I remember the day when I gave birth to my only son last August 23, 1990. I was not accepted in the hospital because the operating room of the public hospital in Davao was under renovation but it was already finished that day . But it needed to be cleaned first. They referred us to the San Pedro hospital but they need down payment of 50k. I had only 10k I saved for my delivery. I didn't go and yet I stayed in the out patient room until I was chilling and almost dying. The hospital had nothing to do so they were forced to accept me urgently. The doctor said there was no time to transfer me. Emergency surgery. I was not in labor, no pain in my womb. But I knew it was already overdue for three weeks. My expectations was July 24 but it was August 22 already. Money was the main root of what had happened. My parents was in Bohol. Sabi ko sa Asawa ko hwag mo ipaalam sa kahit kanino at kung mamatay ako Saka na ipaalam sa magulang ko sa Bohol. Ayaw ko maabala Nanay at Tatay.

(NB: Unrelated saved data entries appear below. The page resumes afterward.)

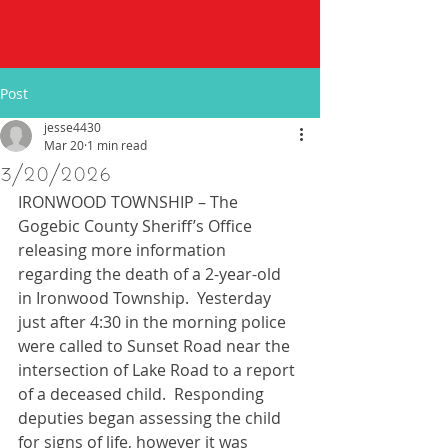
Post
jesse4430
Mar 20
1 min read
3/20/2026
IRONWOOD TOWNSHIP – The 
Gogebic County Sheriff’s Office 
releasing more information 
regarding the death of a 2-year-old 
in Ironwood Township.  Yesterday 
just after 4:30 in the morning police 
were called to Sunset Road near the 
intersection of Lake Road to a report 
of a deceased child.  Responding 
deputies began assessing the child 
for signs of life, however it was 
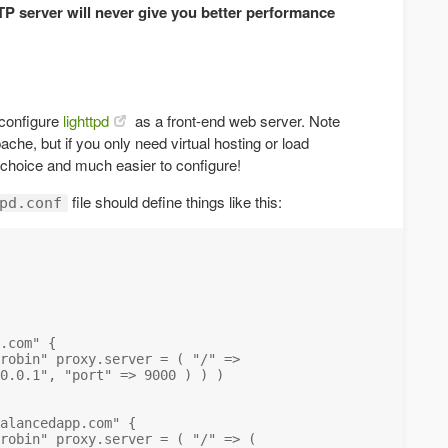
TP server will never give you better performance
!
configure
lighttpd
as a front-end web server. Note
che, but if you only need virtual hosting or load
d choice and much easier to configure!
file should define things like this:
pd.conf
.com" {

robin" proxy.server = ( "/" =>

0.0.1", "port" => 9000 ) ) )

alancedapp.com" {

robin" proxy.server = ( "/" => ( 
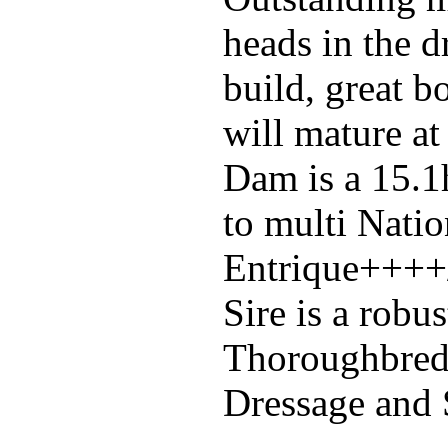
heads in the d
build, great b
will mature at
Dam is a 15.1h
to multi Nati
Entrique++++/
Sire is a robus
Thoroughbred
Dressage and 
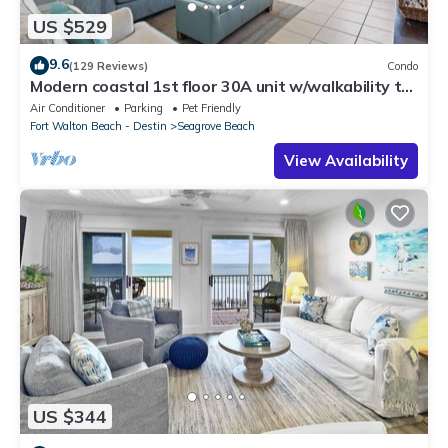
US $529
9.6
(129 Reviews)
Condo
Modern coastal 1st floor 30A unit w/walkability to
restaurants & beach!
Air Conditioner
Parking
Pet Friendly
Fort Walton Beach - Destin
Seagrove Beach
View Availability
US $344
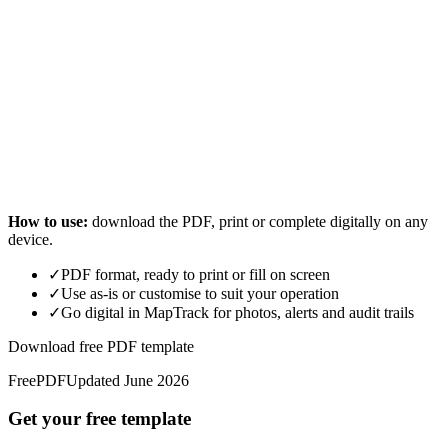
How to use:
download the PDF, print or complete digitally on any
device.
✓
PDF format, ready to print or fill on screen
✓
Use as-is or customise to suit your operation
✓
Go digital in MapTrack for photos, alerts and audit trails
Download free PDF template
Free
PDF
Updated
June 2026
Get your free template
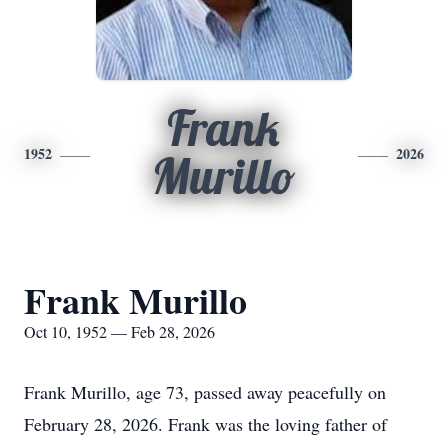
Frank
1952
2026
Murillo
Frank Murillo
Oct 10, 1952 — Feb 28, 2026
Frank Murillo, age 73, passed away peacefully on
February 28, 2026. Frank was the loving father of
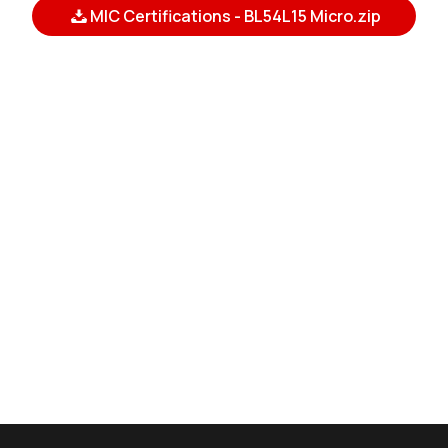
MIC Certifications - BL54L15 Micro.zip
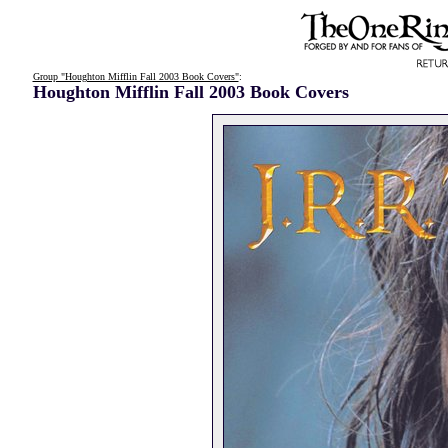
Group "Houghton Mifflin Fall 2003 Book Covers"
:
Houghton Mifflin Fall 2003 Book Covers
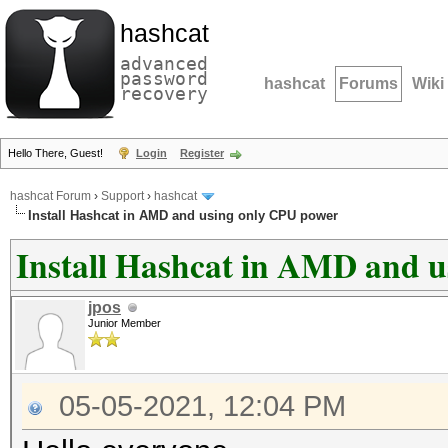
hashcat
advanced
password
hashcat
Forums
Wiki
recovery
Hello There, Guest!
Login
Register
hashcat Forum
›
Support
›
hashcat
Install Hashcat in AMD and using only CPU power
Install Hashcat in AMD and 
jpos
Junior Member
05-05-2021, 12:04 PM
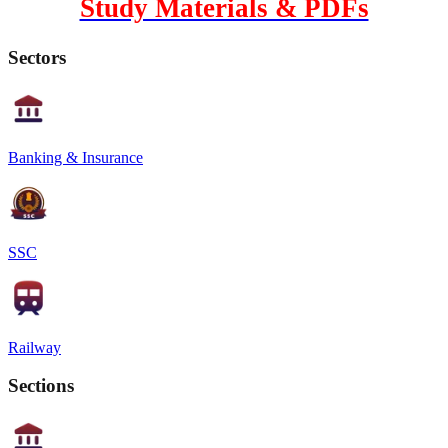
Study Materials & PDFs
Sectors
Banking & Insurance
SSC
Railway
Sections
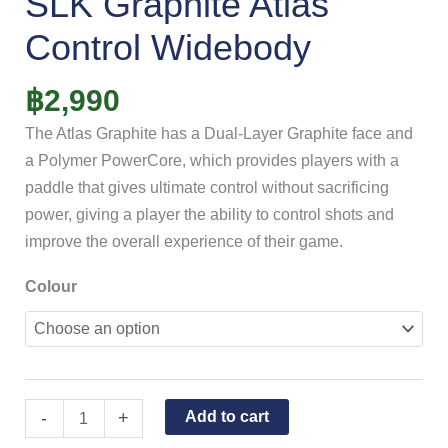
SLK Graphite Atlas
Control Widebody
฿
2,990
The Atlas Graphite has a Dual-Layer Graphite face and
a Polymer PowerCore, which provides players with a
paddle that gives ultimate control without sacrificing
power, giving a player the ability to control shots and
improve the overall experience of their game.
Colour
-
+
Add to cart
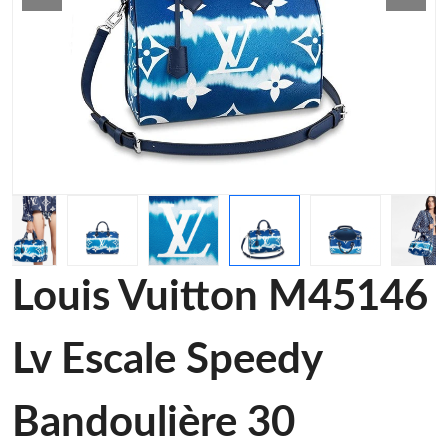
Louis Vuitton M45146
Lv Escale Speedy
Bandoulière 30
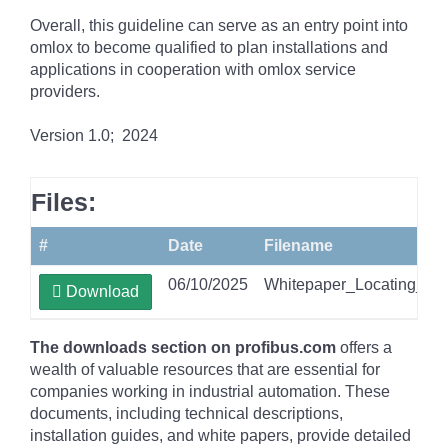
Overall, this guideline can serve as an entry point into
omlox to become qualified to plan installations and
applications in cooperation with omlox service
providers.
Version 1.0; 2024
Files:
#
Date
Filename
06/10/2025
Whitepaper_Locating_Te
Download
The downloads section on profibus.com
offers a
wealth of valuable resources that are essential for
companies working in industrial automation. These
documents, including technical descriptions,
installation guides, and white papers, provide detailed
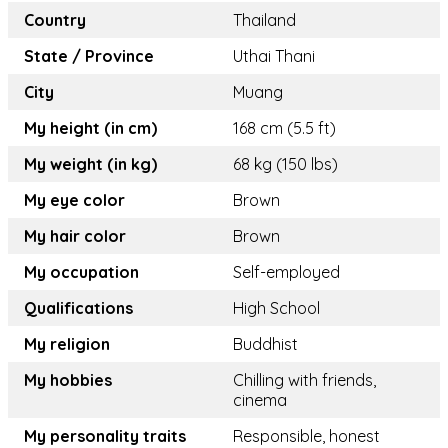
Country
Thailand
State / Province
Uthai Thani
City
Muang
My height (in cm)
168 cm (5.5 ft)
My weight (in kg)
68 kg (150 lbs)
My eye color
Brown
My hair color
Brown
My occupation
Self-employed
Qualifications
High School
My religion
Buddhist
My hobbies
Chilling with friends,
cinema
My personality traits
Responsible, honest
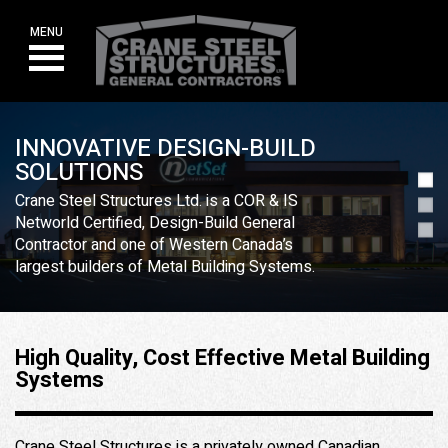
Skip
to
MENU
content
INNOVATIVE DESIGN-BUILD
SOLUTIONS
Crane Steel Structures Ltd. is a COR & IS
Networld Certified, Design-Build General
Contractor and one of Western Canada’s
largest builders of Metal Building Systems.
High Quality, Cost Effective Metal Building
Systems
Crane Steel Structures is a privately owned Canadian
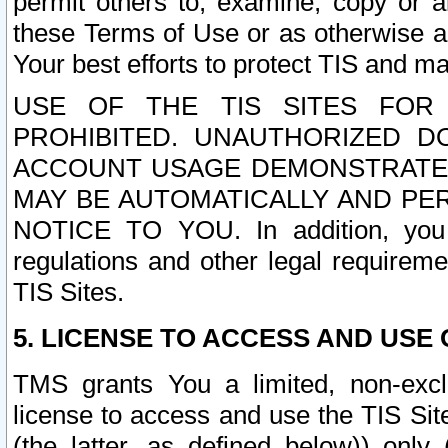
permit others to, examine, copy or a
these Terms of Use or as otherwise ag
Your best efforts to protect TIS and main
USE OF THE TIS SITES FOR 
PROHIBITED. UNAUTHORIZED D
ACCOUNT USAGE DEMONSTRATES
MAY BE AUTOMATICALLY AND PE
NOTICE TO YOU. In addition, you a
regulations and other legal requireme
TIS Sites.
5. LICENSE TO ACCESS AND USE O
TMS grants You a limited, non-exclu
license to access and use the TIS Sit
(the latter, as defined below)) only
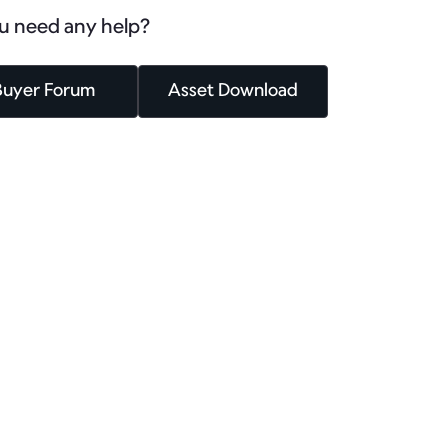
u need any help?
Buyer Forum
Asset Download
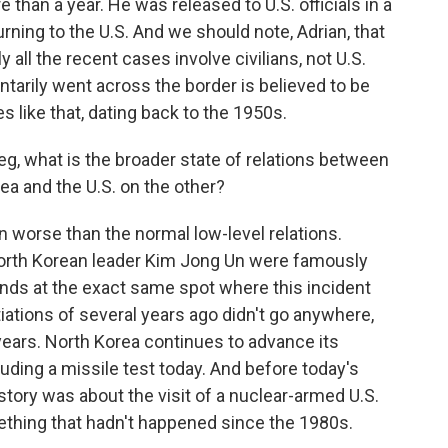
 than a year. He was released to U.S. officials in a
rning to the U.S. And we should note, Adrian, that
y all the recent cases involve civilians, not U.S.
untarily went across the border is believed to be
s like that, dating back to the 1950s.
eg, what is the broader state of relations between
a and the U.S. on the other?
 worse than the normal low-level relations.
orth Korean leader Kim Jong Un were famously
hands at the exact same spot where this incident
iations of several years ago didn't go anywhere,
years. North Korea continues to advance its
uding a missile test today. And before today's
 story was about the visit of a nuclear-armed U.S.
thing that hadn't happened since the 1980s.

It was only me and my husband then the doctor decided taking action quickly. My husband signed a waiver, they asked me who should be save first the baby or me? She said that all measure, she would save both of us. My blood went higher and my baby had no heartbeat anymore. I rushed to the operating room before 12 midnight . Nurses told me to sleep but I kept watching the light in the ceiling. They covered my face but I felt how they cut my skin. I didn't sleep until 1:20 August 23, 1990 (at dawn) I heard his cry, meant to say the baby was alived. Tumatae na siya at kulay itim bumalot dahil overdue na. Almost 10 pounds Siya noong lumabas.. Nakadilat na ang mata. Sabi Ng doctor, Americano ba ama Niya? Kasi Malaki.

After I heard his first cry , I slept and woke up 9 in the morning. It was not easy for me. No food while I was hungry. They only gave me cotton dipped in the water and drop or wiped in my lips. Then, the nurse brought my son and his eyes were already open. Supposed to be a baby keep on closing his eyes buty son was different, the nurses told me.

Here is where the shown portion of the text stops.